Testing your agent
Agents at Work — CC BY 4.0
Guardrails are a claim: this agent behaves. Testing is how you find out whether the claim is true — before the agent is loose on real work, and then again as the tools underneath it change. It’s Anchor 2, continuous improvement, in its most concrete form: you don’t trust the agent because you built it carefully; you trust it because you checked, and you keep checking.
There are two kinds of test, and which you need depends on what the agent touches.
Test one — accuracy spot-checks (for agents that handle your work)
For a Bookkeeper reconciling accounts, a Competitive Analyst pulling prices, a Market Analyst summarising trends, the failure is a wrong figure or a laundered guess. The test is proportionate checking: take a sample of the agent’s output and verify it against the source yourself.
- Sample deliberately. A handful every run, plus the edge cases — the biggest numbers, the odd-looking ones, the ones a mistake would cost most.
- Check against the source, not the agent’s own summary. The point is to catch the agent being confidently wrong, and it can’t catch itself.
- Check in proportion to the cost of a mistake. A misfiled internal note needs a glance; a figure going to a customer or the tax department needs real checking.
None of this is exotic. It’s the verification habit from your guardrails, applied to a worker who never gets tired and never tells you when it’s unsure unless you built it to.
Test two — adverse-impact testing (for agents that affect people)
Here’s the test that matters most and gets done least. When an agent judges people — the Recruiter, or anything that sorts, scores, or filters humans — you cannot tell whether it’s fair by looking at it. Tier 2 showed why: bias rides in on proxies you redacted around, and 60% of people miss a 10% skew sitting right in front of them. Eyeballing doesn’t work. Measuring does.
The name-swap probe — run it on your own agent. Take one application. Run it through.
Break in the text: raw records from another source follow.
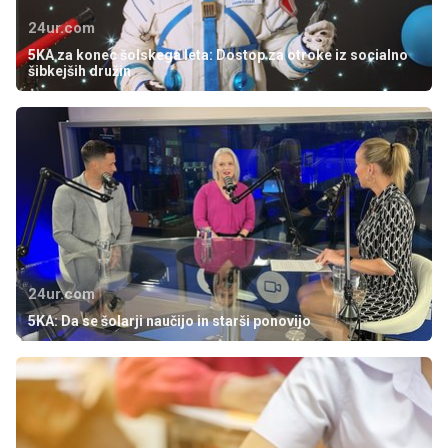
24ur.com
5KA za konec šolskega leta: Dostop za otroke iz socialno
šibkejših družin
24ur.com
5KA: Da se šolarji naučijo in starši ponovijo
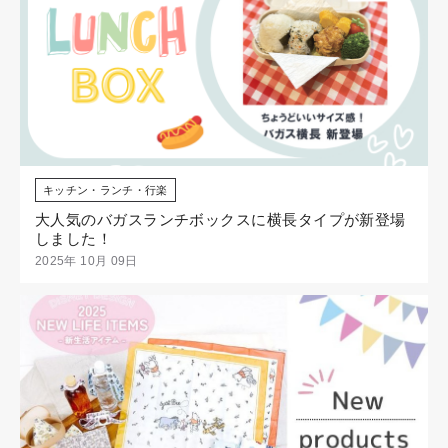
キッチン・ランチ・行楽
大人気のバガスランチボックスに横長タイプが新登場
しました！
2025年 10月 09日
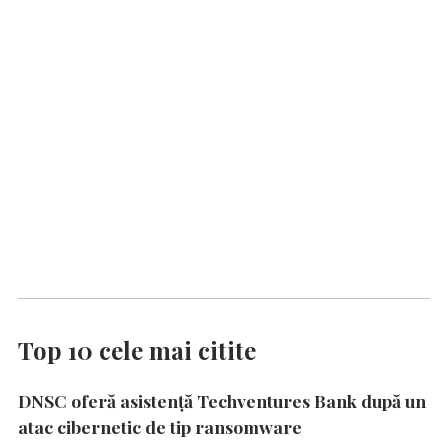
Top 10 cele mai citite
DNSC oferă asistență Techventures Bank după un
atac cibernetic de tip ransomware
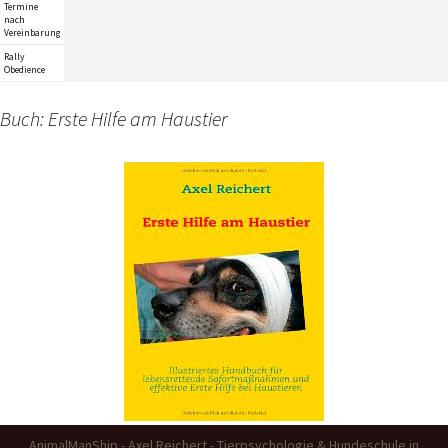
Termine
nach
Vereinbarung
Rally
Obedience
Buch: Erste Hilfe am Haustier
AnimalManShip - Axel Reichert - Tierpsychologie & Hundeschule in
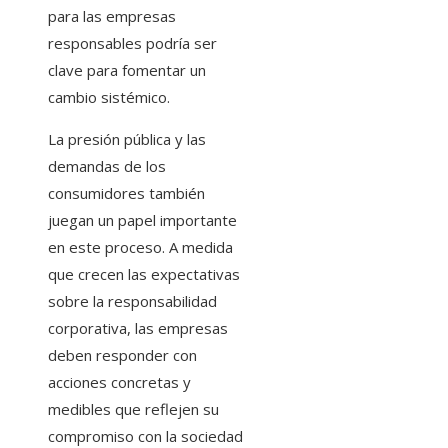
para las empresas
responsables podría ser
clave para fomentar un
cambio sistémico.
La presión pública y las
demandas de los
consumidores también
juegan un papel importante
en este proceso. A medida
que crecen las expectativas
sobre la responsabilidad
corporativa, las empresas
deben responder con
acciones concretas y
medibles que reflejen su
compromiso con la sociedad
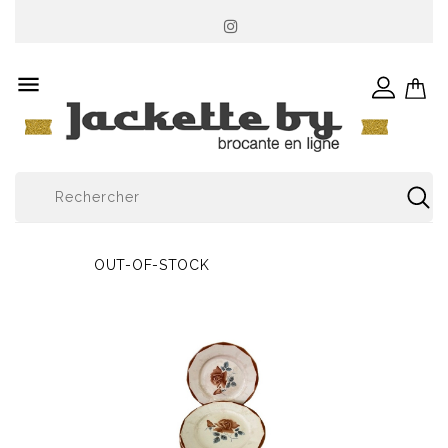

OUT-OF-STOCK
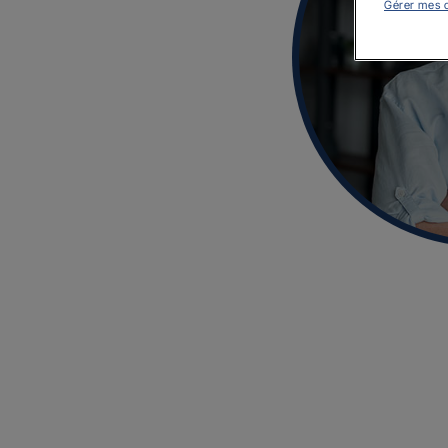
Gérer mes 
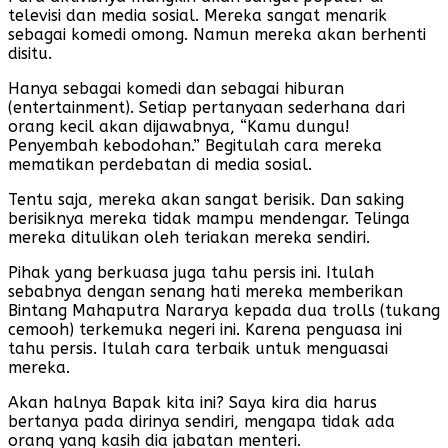
televisi dan media sosial. Mereka sangat menarik
sebagai komedi omong. Namun mereka akan berhenti
disitu.
Hanya sebagai komedi dan sebagai hiburan
(entertainment). Setiap pertanyaan sederhana dari
orang kecil akan dijawabnya, “Kamu dungu!
Penyembah kebodohan.” Begitulah cara mereka
mematikan perdebatan di media sosial.
Tentu saja, mereka akan sangat berisik. Dan saking
berisiknya mereka tidak mampu mendengar. Telinga
mereka ditulikan oleh teriakan mereka sendiri.
Pihak yang berkuasa juga tahu persis ini. Itulah
sebabnya dengan senang hati mereka memberikan
Bintang Mahaputra Nararya kepada dua trolls (tukang
cemooh) terkemuka negeri ini. Karena penguasa ini
tahu persis. Itulah cara terbaik untuk menguasai
mereka.
Akan halnya Bapak kita ini? Saya kira dia harus
bertanya pada dirinya sendiri, mengapa tidak ada
orang yang kasih dia jabatan menteri.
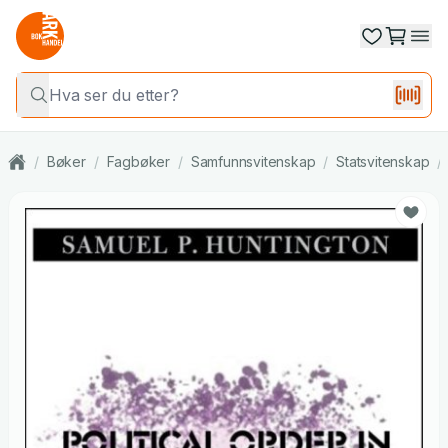
/
Bøker
/
Fagbøker
/
Samfunnsvitenskap
/
Statsvitenskap
/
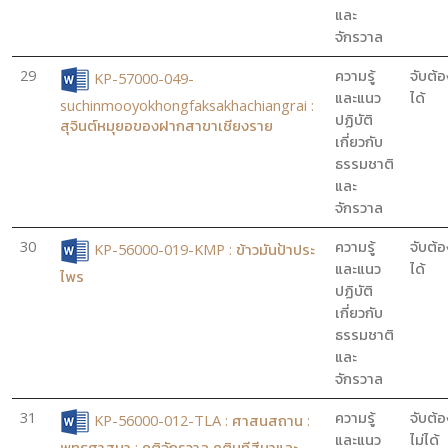
และ
จักรวาล
29
ความรู้
จับต้อ
KP-57000-049-
และแนว
ได้
suchinmooyokhongfaksakhachiangrai :
ปฏิบัติ
สุจินต์หมุยอของฝากสาขาเชียงราย
เกี่ยวกับ
ธรรมชาติ
และ
จักรวาล
30
ความรู้
จับต้อ
KP-56000-019-KMP : ข้าวมันป้าประ
และแนว
ได้
ไพร
ปฏิบัติ
เกี่ยวกับ
ธรรมชาติ
และ
จักรวาล
31
ความรู้
จับต้อ
KP-56000-012-TLA : ศาสนสถาน :
และแนว
ไม่ได้
พุทธศาสนา : คติจักรวาล คตินทีสีมาและ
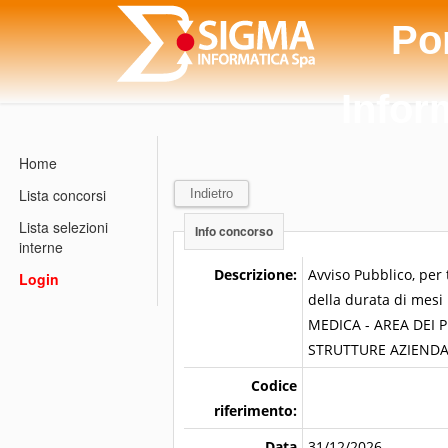
Po
Infor
Home
Lista concorsi
Indietro
Lista selezioni
Info concorso
interne
Descrizione:
Avviso Pubblico, per 
Login
della durata di mesi
MEDICA - AREA DEI P
STRUTTURE AZIENDA
Codice
riferimento:
Data
31/12/2026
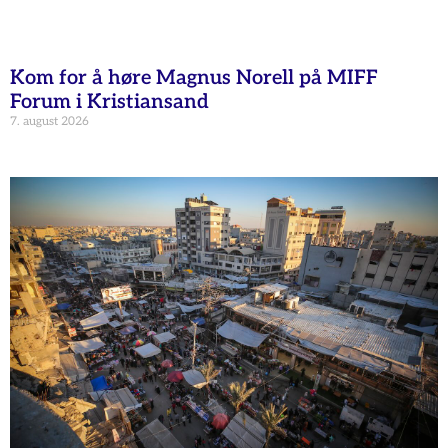
Kom for å høre Magnus Norell på MIFF
Forum i Kristiansand
7. august 2026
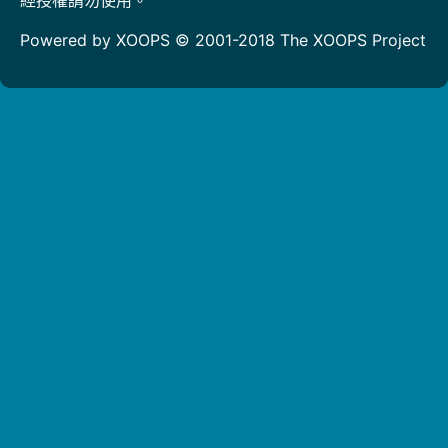
Powered by XOOPS © 2001-2018
The XOOPS Project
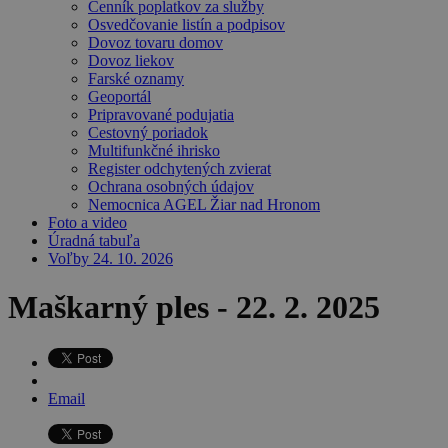
Cenník poplatkov za služby
Osvedčovanie listín a podpisov
Dovoz tovaru domov
Dovoz liekov
Farské oznamy
Geoportál
Pripravované podujatia
Cestovný poriadok
Multifunkčné ihrisko
Register odchytených zvierat
Ochrana osobných údajov
Nemocnica AGEL Žiar nad Hronom
Foto a video
Úradná tabuľa
Voľby 24. 10. 2026
Maškarný ples - 22. 2. 2025
Email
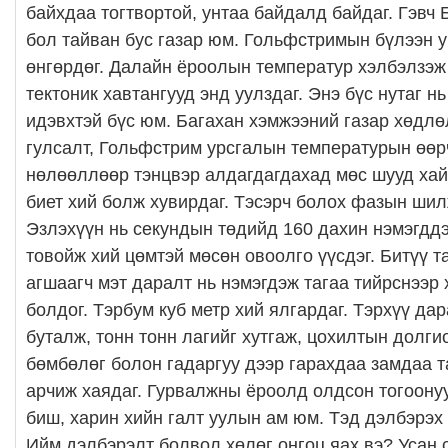
байхдаа тогтвортой, унтаа байдалд байдаг. Гэвч
бол тайван бус газар юм. Гольфстримын бүлээн у
өнгөрдөг. Далайн ёроолын температур хэлбэлзэж
тектоник хавтангууд энд уулздаг. Энэ бүс нутаг н
идэвхтэй бүс юм. Багахан хэмжээний газар хөдлөл
гулсалт, Гольфстрим урсгалын температурын өөр
нөлөөллөөр тэнцвэр алдагдагдахад мөс шууд хай
биет хий болж хувирдаг. Тэсэрч болох фазын шил
Эзлэхүүн нь секундын төдийд 160 дахин нэмэгддэ
товойж хий цөмтэй мөсөн овоолго үүсдэг. Битүү т
агшаагч мэт даралт нь нэмэгдэж тагаа тийрснээр
болдог. Тэрбум куб метр хий ялгардаг. Тэрхүү да
буталж, тонн тонн лагийг хутгаж, цохилтын долги
бөмбөлөг болон гадаргуу дээр гарахдаа замдаа 
арчиж хаядаг. Гурвалжны ёроолд олдсон тогоонууд
биш, харин хийн галт уулын ам юм. Тэд дэлбэрэх
Ийм дэлбэрэлт болвол хөлөг онгоц яах вэ? Усан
Now change only the name — swap a male name for a female one, an obviously Pākehā name for an obviously Māori or Pasifika or Asian one — change nothing else, and run it again. Does the score move? Do it across a batch. If identity you thought you’d stripped still moves the outcome, you’ve just watched the proxy leakage from Tier 2 happen in your own build. Document what you find.
Adverse-impact testing — measure the outcomes across groups. Don’t test the agent’s intentions; test its results. Look at who it advances and who it filters out, broken down by group, over a real batch. If one group is selected at a much lower rate than another, you have adverse impact — regardless of whether anyone intended it, and regardless of how fair the criteria looked on paper.
A widely-used rule of thumb for “much lower” is the four-fifths (80%) rule: if a group’s selection rate is under 80% of the highest group’s, that’s the established flag for adverse impact. Be clear about what this is: it’s a US employment-law diagnostic, a practical threshold from American practice — useful as a measuring stick, not as New Zealand law. In New Zealand the legal frame is indirect discrimination under the Human Rights Act: a practice that’s neutral on its face but falls disproportionately on a protected group can be unlawful even with no intent to discriminate. The four-fifths rule is a handy way to notice the problem; the HRA is the reason it matters here. (General education, not legal advice.)
What the test is for
Testing isn’t a gate you pass once and forget. It’s the thing that:
- Catches proxy leakage design can’t — the only way to see the bias that survived your redaction.
- Makes the human gate real — a reviewer backed by “we measured, and it’s skewing against this group” can actually resist automation bias. A reviewer with only a glance can’t.
- Keeps up with a moving field — the models under your agent change. A test you can re-run is how you know last month’s “fine” is still fine.
And sometimes the test is the thing that tells you to stop. If you measure, and the skew won’t come out no matter what you adjust, that’s not a failed build — that’s the build teaching you the honest answer the Recruiter is about: some decisions about people shouldn’t be automated at all.
Take a people-affecting agent you might build. Could you actually run the name-swap probe on it — do you have the data, and would you look at the result honestly if it came back skewed? If not, that’s worth knowing before you build it, not after.